In "Steingarts Morning Briefing" beschreibt der Autor, wie sich die frühere CDU-Chefin auf ihre erste Begegnung mit Donald Trump im März 2017 vorbereitete, den sie für "ein Unglück" hielt.
"Merkel ist immer detailliert vorbereitet, aber das habe ich noch nie erlebt", sagt Alexander im Podcast. "Merkel hatte alles lesen lassen, was je über Trump geschrieben wurde oder von Trump geschrieben wurde. Das ist exzerpiert worden für sie."
Die Kanzlerin habe sich zudem Folgen von "The Apprentice" angesehen, der früheren Reality-Show von Trump, habe dessen Pressekonferenzen verfolgt und sogar ein Playboy-Interview aus dem Jahr 1990 mit dem damaligen Immobilien-Tycoon gelesen.
"Auf Fouls vorbereitet"
"Beim Fußball würde man sagen, sie hat eine Videoanalyse gemacht", sagt Alexander. "Sie hat sich den Gegner richtig ausgeguckt und sich gezielt Gegenstrategien überlegt. Sie war auch auf Fouls vorbereitet."

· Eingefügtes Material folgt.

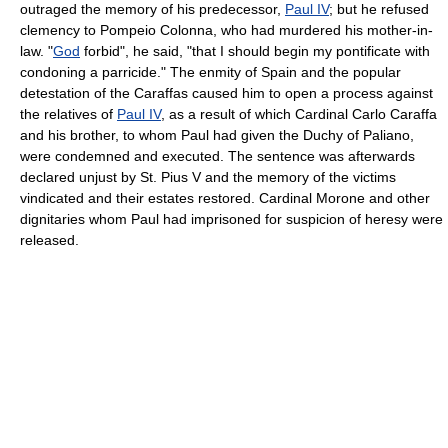
outraged the memory of his predecessor,
Paul IV
; but he refused
clemency to Pompeio Colonna, who had murdered his mother-in-
law. "
God
forbid", he said, "that I should begin my pontificate with
condoning a parricide." The enmity of Spain and the popular
detestation of the Caraffas caused him to open a process against
the relatives of
Paul IV
, as a result of which Cardinal Carlo Caraffa
and his brother, to whom Paul had given the Duchy of Paliano,
were condemned and executed. The sentence was afterwards
declared unjust by St. Pius V and the memory of the victims
vindicated and their estates restored. Cardinal Morone and other
dignitaries whom Paul had imprisoned for suspicion of heresy were
released.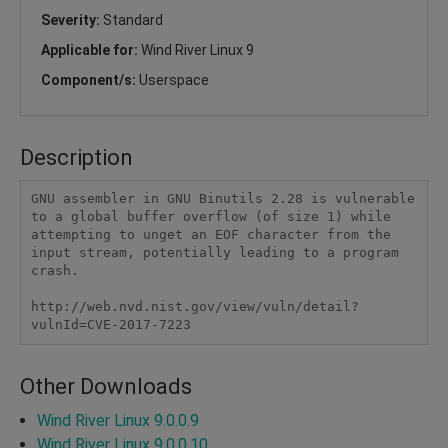
Severity:
Standard
Applicable for:
Wind River Linux 9
Component/s:
Userspace
Description
GNU assembler in GNU Binutils 2.28 is vulnerable 
to a global buffer overflow (of size 1) while 
attempting to unget an EOF character from the 
input stream, potentially leading to a program 
crash.

http://web.nvd.nist.gov/view/vuln/detail?
vulnId=CVE-2017-7223
Other Downloads
Wind River Linux 9.0.0.9
Wind River Linux 9.0.0.10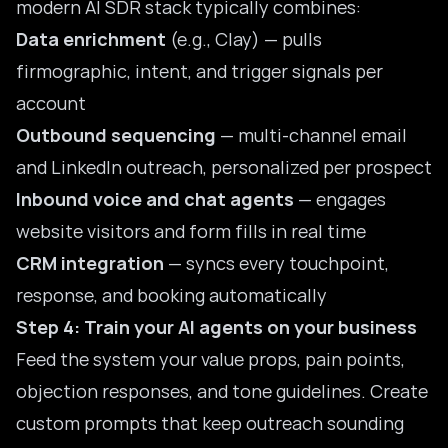
modern AI SDR stack typically combines:
Data enrichment
(e.g., Clay) — pulls
firmographic, intent, and trigger signals per
account
Outbound sequencing
— multi-channel email
and LinkedIn outreach, personalized per prospect
Inbound voice and chat agents
— engages
website visitors and form fills in real time
CRM integration
— syncs every touchpoint,
response, and booking automatically
Step 4: Train your AI agents on your business
Feed the system your value props, pain points,
objection responses, and tone guidelines. Create
custom prompts that keep outreach sounding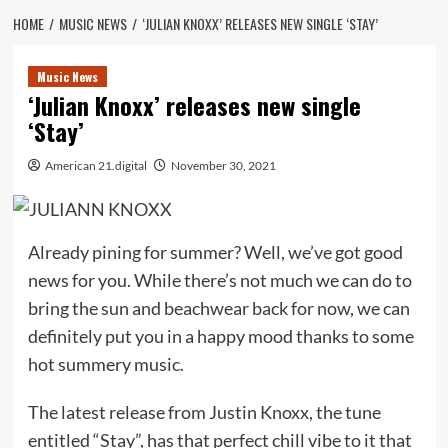
HOME
MUSIC NEWS
‘JULIAN KNOXX’ RELEASES NEW SINGLE ‘STAY’
Music News
‘Julian Knoxx’ releases new single
‘Stay’
American 21.digital
November 30, 2021
Already pining for summer? Well, we’ve got good
news for you. While there’s not much we can do to
bring the sun and beachwear back for now, we can
definitely put you in a happy mood thanks to some
hot summery music.
The latest release from Justin Knoxx, the tune
entitled “Stay”, has that perfect chill vibe to it that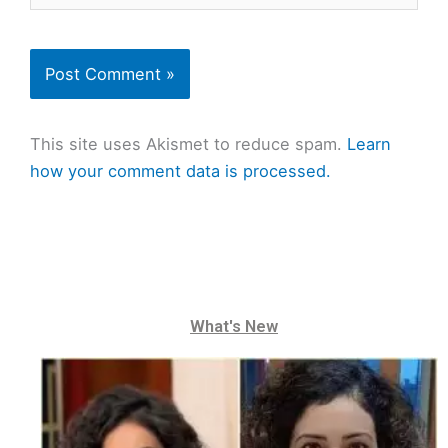
This site uses Akismet to reduce spam.
Learn
how your comment data is processed.
What's New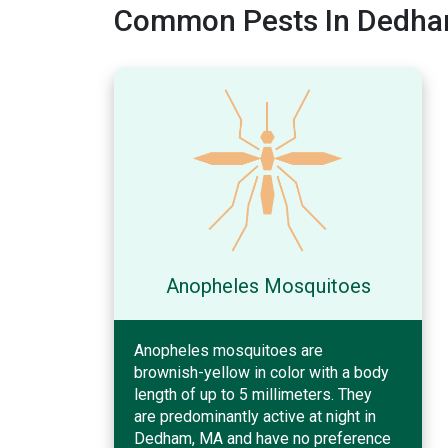
Common Pests In Dedha
Anopheles Mosquitoes
Anopheles mosquitoes are
brownish-yellow in color with a body
length of up to 5 millimeters. They
are predominantly active at night in
Dedham, MA and have no preference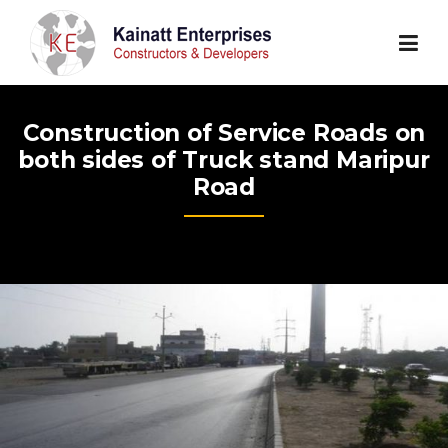
Skip
to
content
Construction of Service Roads on
both sides of Truck stand Maripur
Road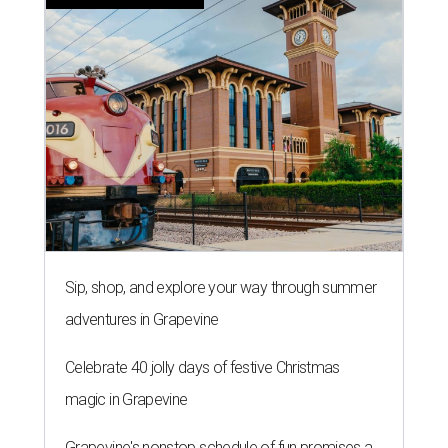
Sip, shop, and explore your way through summer
adventures in Grapevine
Celebrate 40 jolly days of festive Christmas
magic in Grapevine
Grapevine's nonstop schedule of fun promises a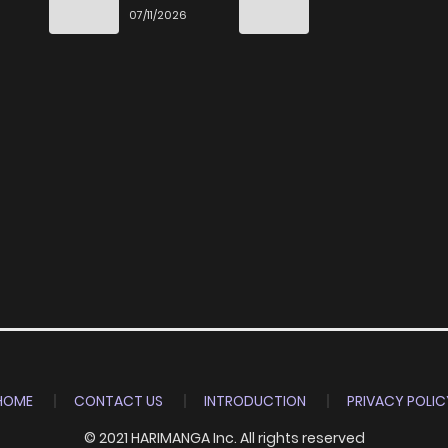
e
the World
07/11/2026
way
HOME
CONTACT US
INTRODUCTION
PRIVACY POLIC
© 2021 HARIMANGA Inc. All rights reserved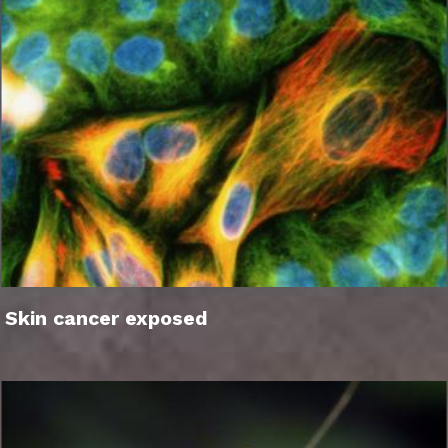
Skin cancer exposed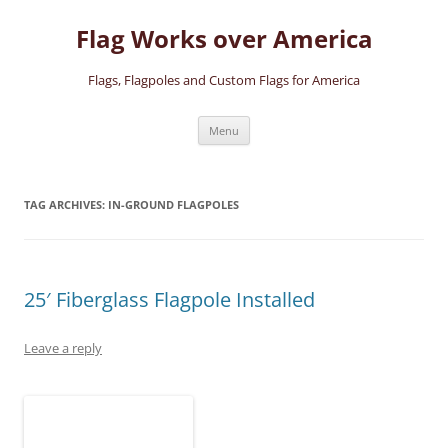
Skip
to
Flag Works over America
content
Flags, Flagpoles and Custom Flags for America
Menu
TAG ARCHIVES:
IN-GROUND FLAGPOLES
25′ Fiberglass Flagpole Installed
Leave a reply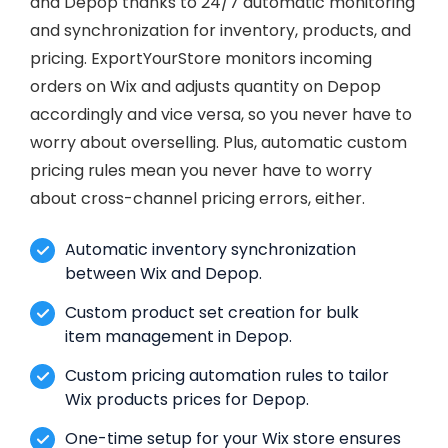
and Depop thanks to 24/7 automatic monitoring
and synchronization for inventory, products, and
pricing. ExportYourStore monitors incoming
orders on Wix and adjusts quantity on Depop
accordingly and vice versa, so you never have to
worry about overselling. Plus, automatic custom
pricing rules mean you never have to worry
about cross-channel pricing errors, either.
Automatic inventory synchronization
between Wix and Depop.
Custom product set creation for bulk
item management in Depop.
Custom pricing automation rules to tailor
Wix products prices for Depop.
One-time setup for your Wix store ensures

Als Beispiel für ein solches "Foul" nennt Alexander eine Begebenheit beim Besuch der damaligen britischen Premierministerin Theresa May im Jänner 2017 in Washington. Bei einem Spaziergang im Rosengarten des Weißen Hauses nahm Trump kurz Mays Hand und tätschelte sie, wie in diesem Video zu sehen ist:
"Merkel hat sich Strategien überlegt, wie sie eine solche Berührung, die sie als Erniedrigung empfunden hätte, vermeiden kann", sagt Alexander. "Sie hat sogar in London angerufen und mit Theresa May gesprochen."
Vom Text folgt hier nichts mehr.